W2101 Data Model for World State

World State

Introduction

In a problem like this where we are trying to simulate some behaviour it is easy to confuse things. We need a representation of the world that is akin to objective reality, all the things in the world that we want to keep track of and provide a 'place' for in our little simulated world. We don't want to overly complicate things because the greater the fidelity of the simulation the more expensive in time, energy and complexity it becomes.

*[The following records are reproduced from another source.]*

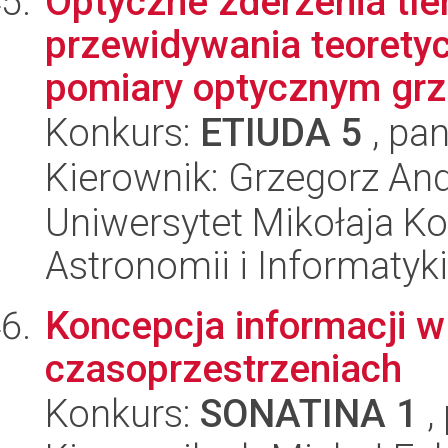
Optyczne zderzenia tle
przewidywania teorety
pomiary optycznym grz
Konkurs:
ETIUDA 5
, pan
Kierownik: Grzegorz An
Uniwersytet Mikołaja Kop
Astronomii i Informatyk
Koncepcja informacji 
czasoprzestrzeniach
Konkurs:
SONATINA 1
,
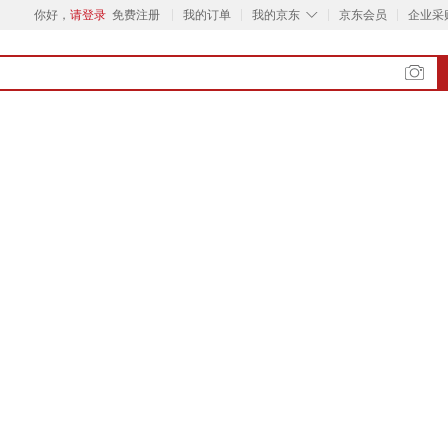
◇
你好，
请登录
免费注册
我的订单
我的京东
京东会员
企业采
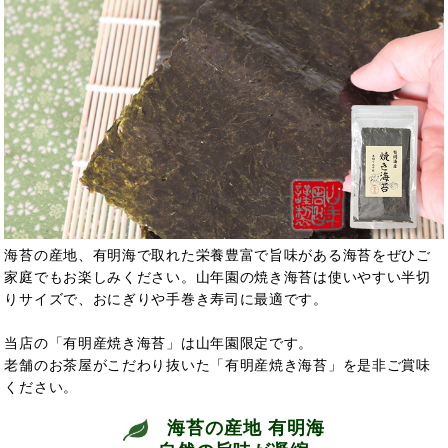
海苔の産地、有明海で取れた栄養豊富で旨味がある海苔をぜひご
家庭でもお楽しみください。山年園の焼き海苔は使いやすい半切
りサイズで、おにぎりや手巻き寿司に最適です。
当店の「有明産焼き海苔」は山年園限定です。
老舗のお茶屋がこだわり抜いた「有明産焼き海苔」を是非ご賞味
ください。
海苔の産地 有明海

And while the world state is a big part of it, it is not the 'mind' of the Adventurer. It will be a part of the solution but it is not the entire solution (at least as I conceptualize it now, hey this is iterative and who knows where we will end up :-) ) So from the work done by others the old n x 4 x 4 matrix is looking good as a starting point. The 4 x 4 part obviously represents location, the 'n' part is the domain of things in the world we want to keep track of. This is a little counter intuitive, normally you would think of a database with tables representing the key concepts but location information would be merely an attribute, not a key organizing principle. I'd like to thank Brandon for his blog post explaining this.

Welcome to the unintuitive world of AI programming. By an large this is a problem that is going to be solved by performing vast amounts of matrix algebra, multiplies, divides, addition and subtraction. So how this data can be formalized that reducing the cognitive and procedural gap between it and a matrix algebra library and a GPU processor the better. This is why, by and large, it matters far less today than in years previously, how performative your language choice is. How well it works with matrix algebra is far more important than how fast it runs because ultimately the hard work will be done by some very optimized library routines running on specialized silicon. This is why Googles Tensor flow language is attractive to many people because a Tensor is just a big fancy matrix algebra object.

The Data Structure

In Brandon approach he only modeled four concepts, player, wall, pit and goal positions. I want to model eight things, the locations for the Wumpus, Adventurer, Pits, gold, breezes, stenches and walls. I would also like to model if the Adventurer has or has not visited a location before so later we can do some experiments comparing exploration versus exploitation search strategies. So our array will be an 8 x 4 x 4 array. A zero represents an empty location for that thing and a one represents it is present. With the 'have I been here before' I'm clear that a one will represent I've been here before but I'm not sure about how to represent 'never been here before', a zero is an obvious choice but taking the derivative of zero is zero so using something like minus one would actually provide a signal that could be used. I think I will try it first using minus one if the Adventurer has never been to a location and then use zero and compare the results.

Note that -1 means not present, +1 means present, I won't list it for each entry as it will apply to all entries. All movement is along the four cardinal directions and never diagonally.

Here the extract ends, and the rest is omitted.